- _Your instructions_:
Only a number is expected here: the count of lines in this data where "Iglesia" occurs.

== Segment start ==

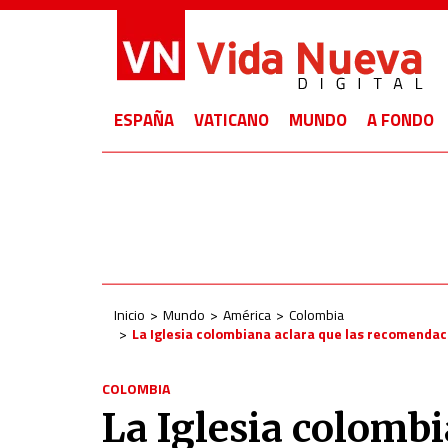
ESPAÑA
VATICANO
MUNDO
A FONDO
Inicio
Mundo
América
Colombia
La Iglesia colombiana aclara que las recomendaci
COLOMBIA
La Iglesia colombi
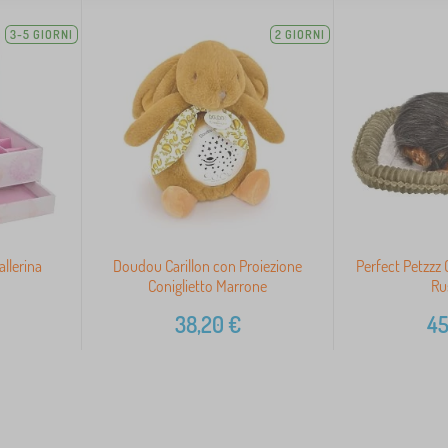
3-5 GIORNI
2 GIORNI
allerina
Doudou Carillon con Proiezione
Perfect Petzzz 
Coniglietto Marrone
Ru
38,20
€
45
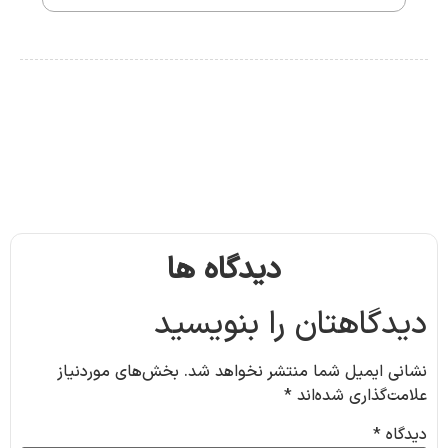
دیدگاه ها
دیدگاهتان را بنویسید
نشانی ایمیل شما منتشر نخواهد شد.
بخش‌های موردنیاز
علامت‌گذاری شده‌اند
*
دیدگاه
*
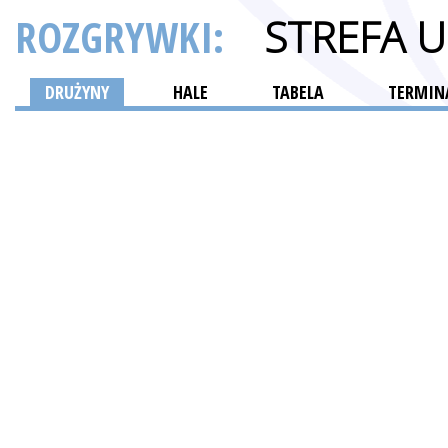
ROZGRYWKI:
STREFA 
DRUŻYNY
HALE
TABELA
TERMINA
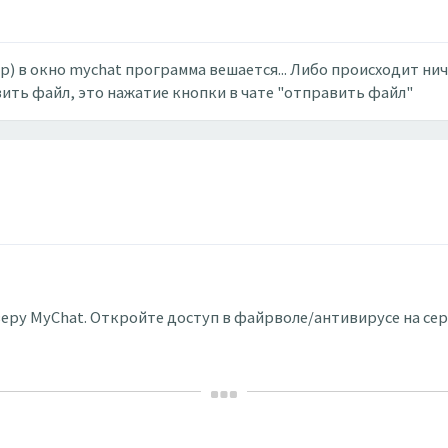
) в окно mychat программа вешается... Либо происходит ниче
ить файл, это нажатие кнопки в чате "отправить файл"
рверу MyChat. Откройте доступ в файрволе/антивирусе на се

== Segment end ==

- _Written solution_:
2